Non possiamo negare che 2000 anni di civiltà cristiana hanno fatto di noi dei popoli che si pongono senza tregua le questioni della giustizia e della pace. Hanno fatto di noi delle nazioni efficienti, sempre desiderose di cambiamento, di progresso, di modernità.
La giustizia, la pace, i diritti inalienabili fanno parte di questa ricerca incessante di modernità anche quando entrano in conflitto con il progresso materiale e l’efficienza tecnologica che noi vorremmo imporre all’umanità per dominare sempre più l’imprevisto che ci rende insicuri. Noi siamo gli eredi di valori che le nostre rivoluzioni politiche e tecnologiche non sembrano poter sradicare. Anche la gioventù del nostro tempo ne è l’erede.
La gioventù, è chiaro, non accetta la fatalità dei mali antichi. Essa rifiuta l’ingiustizia, l’oppressione, la miseria, quasi istintivamente, o in nome di valori dei quali essa conosce male la natura, il contenuto, la storia. E’ infatti evidente che è molto mal istruita sul contenuto e il carattere indivisibile e interdipendente dei Diritti dell’Uomo. Sa molto poco di 2000 anni pensiero, di tentativi, di esperienze di lotta contro una ingiustizia insostenibile: uomini sfigurati dalla loro grande miseria considerati meno di uomini.
E’ l’inganno nel quale siamo caduti di secolo in secolo. Ma di età in età, gli europei hanno rifiutato l’insulto fatto all’uomo. E la gioventù anch’essa ha ereditato questo rifiuto.
Pensiamo noi ai giovani che dovranno continuare questa Europa di cui stiamo parlando, di cui firmiamo gli atti? Pensiamo noi a condividere con loro la storia che abbiamo condotto fin qui? Che cosa ne abbiamo fatto dell’eredità che avevamo ricevuto? Pensiamo che abbiano diritto all’esperienza pratica di cui avranno bisogno per guidare gli affari dell’Europa?

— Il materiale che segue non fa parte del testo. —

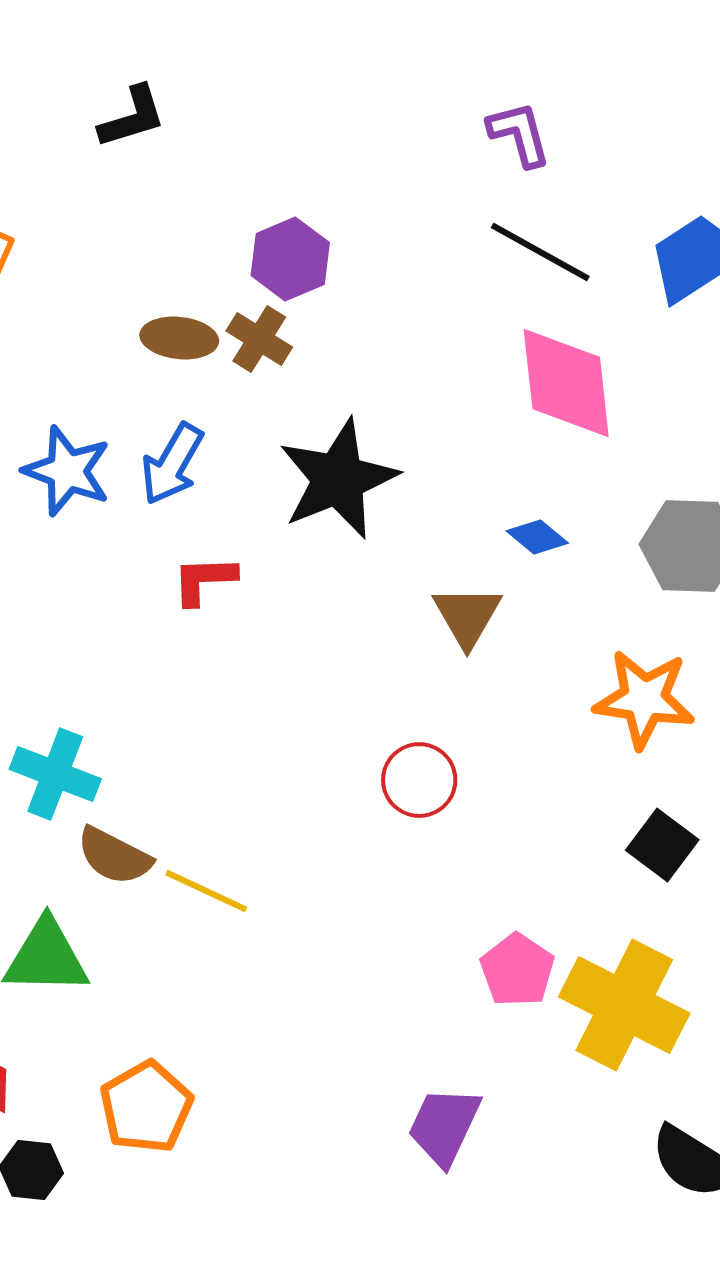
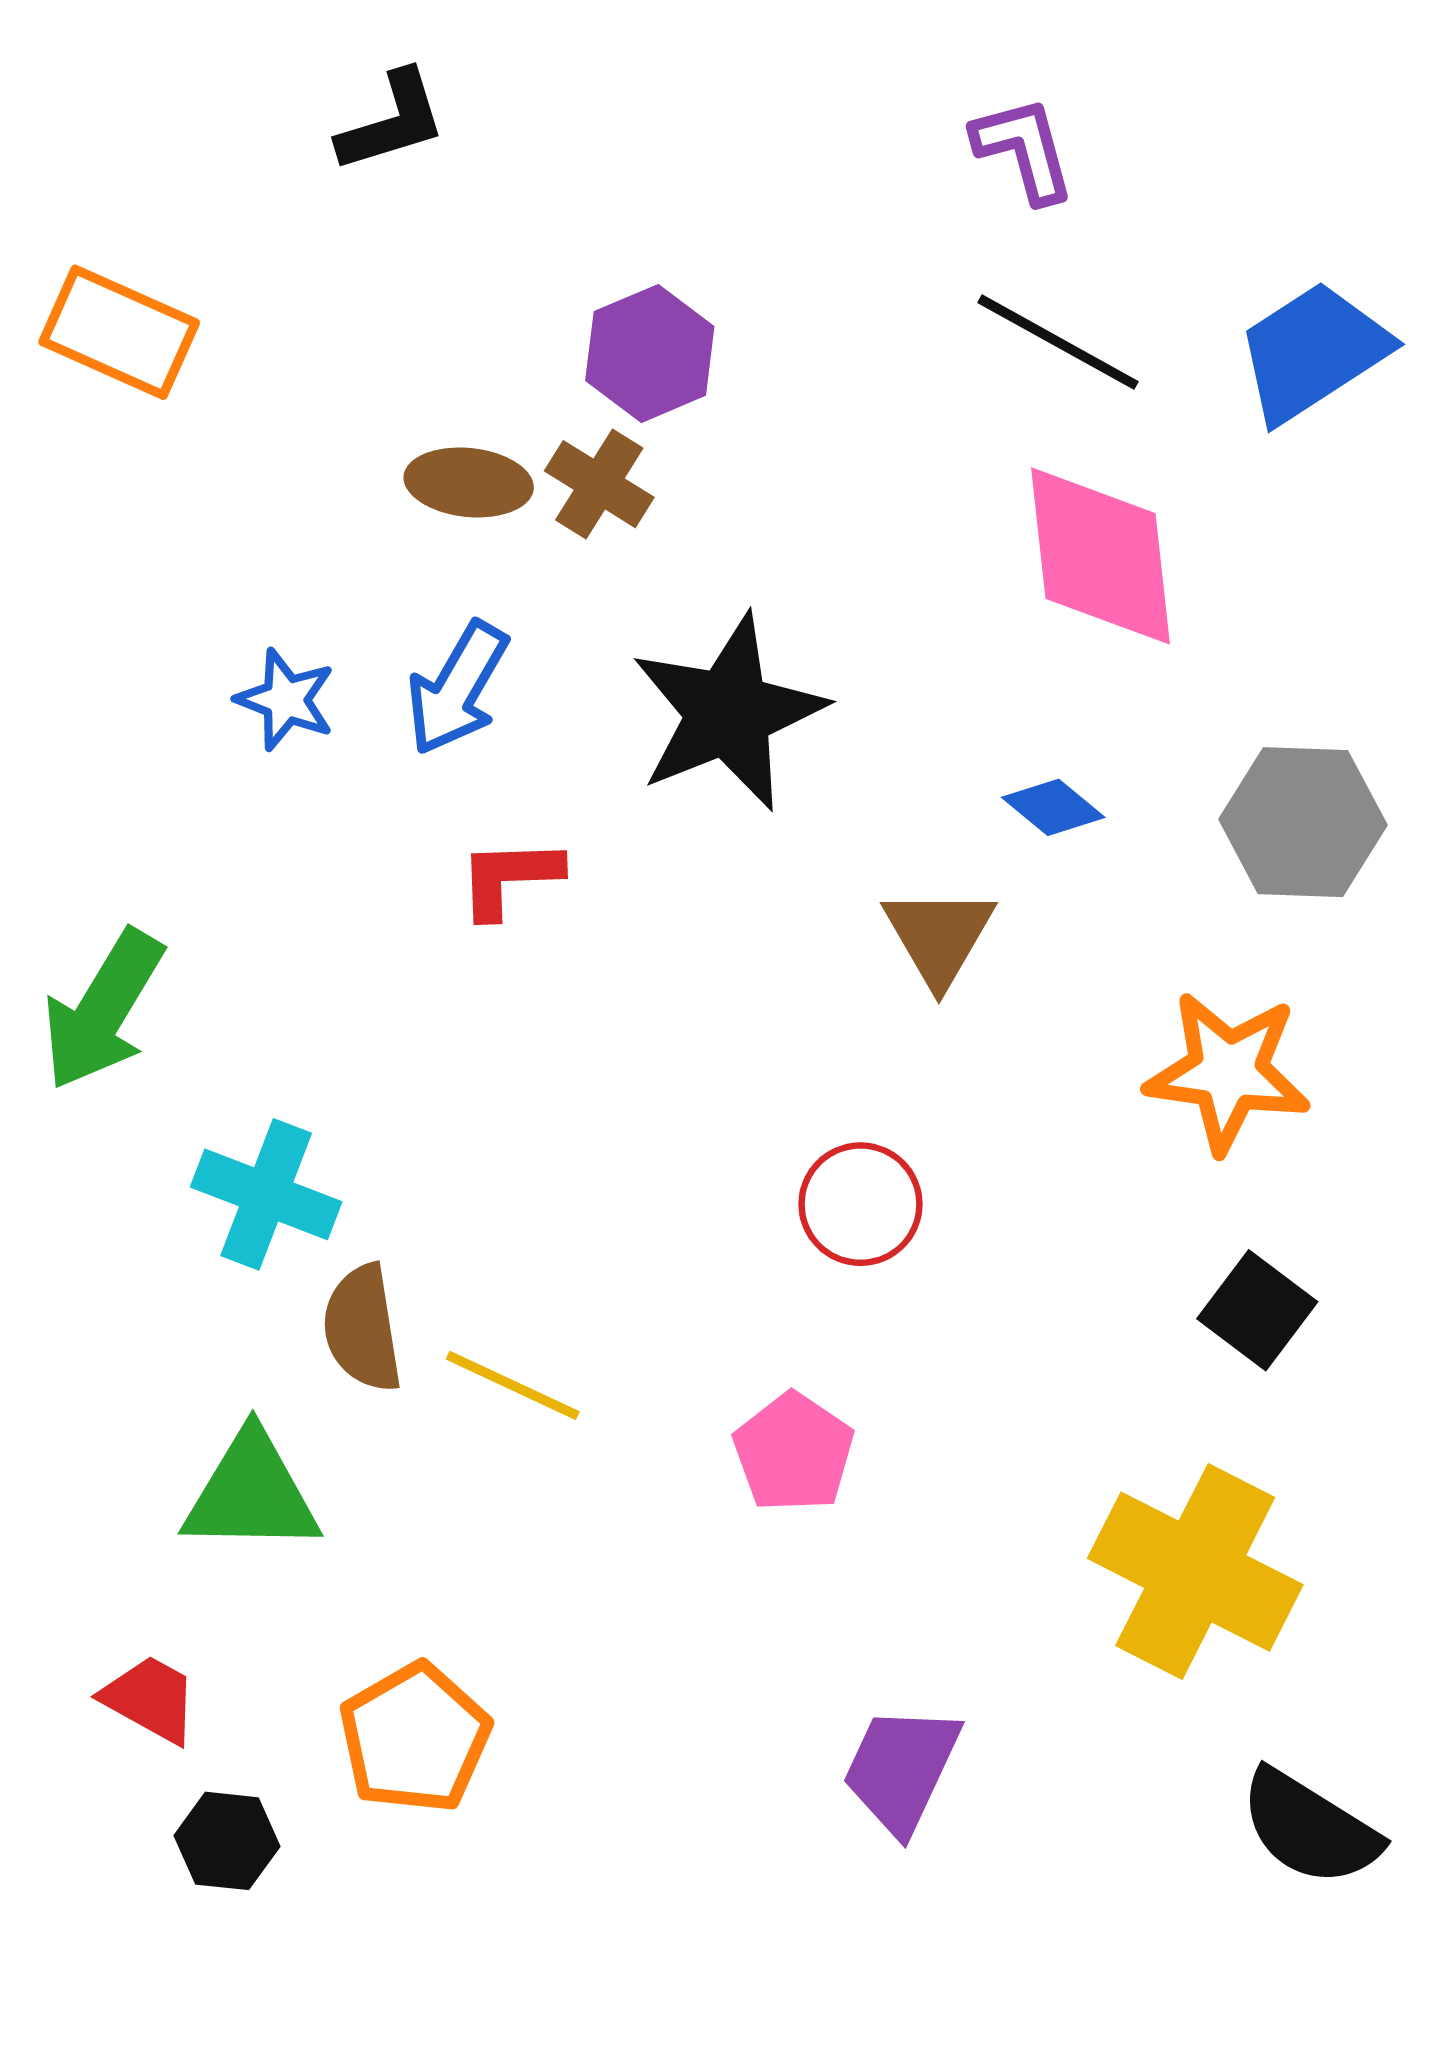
blue star: (67, 471) -> (286, 700), size x0.7
brown semicircle: (114, 856) -> (362, 1328), turned 54
pink pentagon: (517, 970) -> (794, 1452), moved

Noi dobbiamo essere sinceri con loro. E’ un loro diritto, ma soprattutto è il diritto dei più poveri. Essi hanno il diritto di poter contare su una gioventù che non li abbandoni in questa Europa dell’assistenza in cui li abbiamo relegati. Devono contare su una gioventù che riprenderà da noi la buona volontà, alla quale malgrado tutto, noi crediamo e che in modo imperfetto, discontinuo abbiamo realizzato per quanto concerne i diritti dell’uomo. Ma anche su una gioventù che corregga i nostri errori e superi i nostri limiti dei quali noi stessi siamo consci.

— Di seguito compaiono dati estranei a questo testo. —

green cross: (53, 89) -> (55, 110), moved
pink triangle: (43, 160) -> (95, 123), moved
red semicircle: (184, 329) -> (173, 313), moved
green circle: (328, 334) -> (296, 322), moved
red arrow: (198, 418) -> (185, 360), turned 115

Il Volontariato ATD Quarto Mondo è uno di quei luoghi dove l’informazione si diffonde, dove l’esperienza procede di giorno in giorno, dove si crea l’impegno per una Europa che metta i più poveri in primo piano. Questo Volontariato, nato negli stessi anni della Comunità Europea, è stato europeo sin dall’inizio. I cittadini che allora si impegnarono non hanno mai creduto che la grande povertà fosse un problema nazionale da regolare, caso per caso, da ciascun paese. Francesi, tedeschi, olandesi, belgi, britannici… di fronte all’offesa fatta ai loro compatrioti, si sono riuniti tra loro naturalmente perché la grande povertà era negazione dell’uomo, dei suoi diritti e responsabilità e, di conseguenza, la negazione di 2000 anni di storia europea. Accettando questa negazione, l’Europa non poteva essere credibile. Il volontariato ATD continua. Giovani d’allora vi hanno speso la loro vita di adulti, di difensori dei diritti dell’Uomo. Giovani di oggi continuano a seguirli, non tanto per conoscerne l’esperienza ma per l’esempio della loro vita, la loro lotta, la gioia di vivere, la loro fedeltà.
Costruire l’Europa è anche sostenere con ogni mezzo questo Volontariato, nato dalla storia europea. E’ la nostra garanzia che questa storia nella quale abbiamo operato, valga la pena di essere conosciuta e che, per far meglio in avvenire, le porte sono rimaste aperte.